# 1. Introduction

Summary Information about the variables and their types in the data:
* Surname : The customer surname
* CreditScore : The customer credit score 
* Geography : The country of the customer(Germany/France/Spain)
* Gender : The gender of the customer (Female/Male)
* Age : The age of the customer
* Tenure : The customer's number of years in the in the bank
* Balance : The customer's account balance
* NumOfProducts : The number of bank products that the customer uses
* HasCrCard : Does the customer has a credit card? (0=No,1=Yes)
* IsActiveMember : Does the customer has an active mebership (0=No,1=Yes)
* EstimatedSalary : The estimated salary of the customer
* Exited : Churned or not? (0=No,1=Yes)

# 2. Data Analysis

**2.1 Importing Libraries and Loading Data**

In [None]:
# data analysis libraries:
import numpy as np
import pandas as pd
# data visualization libraries:
import matplotlib.pyplot as plt
import seaborn as sns
sns.set(style="darkgrid")

# to ignore warnings:
import sys
if not sys.warnoptions:
    import os, warnings
    warnings.simplefilter("ignore") 
    os.environ["PYTHONWARNINGS"] = "ignore" 

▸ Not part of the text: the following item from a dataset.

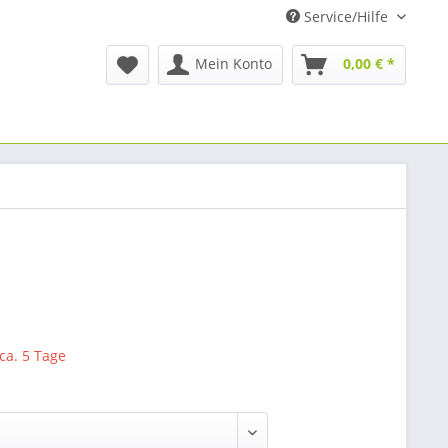
Service/Hilfe
Mein Konto
0,00 € *
 ca. 5 Tage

pd.set_option('display.float_format', lambda x: '{:.3f}'.format(x)) #Limiting floats output to 3 decimal points

In [None]:
# Importing modelling libraries
from sklearn.preprocessing import LabelEncoder, MinMaxScaler
from sklearn.metrics import accuracy_score
from sklearn.linear_model import LogisticRegression
from sklearn.naive_bayes import GaussianNB
from sklearn.neighbors import KNeighborsClassifier
from sklearn.svm import SVC, LinearSVC
from sklearn.tree import DecisionTreeClassifier
from sklearn.ensemble import RandomForestClassifier, GradientBoostingClassifier
from sklearn.model_selection import KFold, cross_val_score

In [None]:
# Read train and test data with pd.read_csv():
data = pd.read_csv(r'../input/churn-modelling/Churn_Modelling.csv')
data.name = 'Data Set'
print('Number of Examples = {}'.format(data.shape[0]))
print(data.name, 'X Shape = {}'.format(data.shape))
print(data.name, 'y Shape = {}\n'.format(data['Exited'].shape[0]))
print(data.columns)

In [None]:
print(data.info())

In [None]:
data.sample(5)

In [None]:
def missing_values(data):    
    for col in data.columns.tolist():          
        print('{} column missing values: {}'.format(col, data[col].isnull().sum()))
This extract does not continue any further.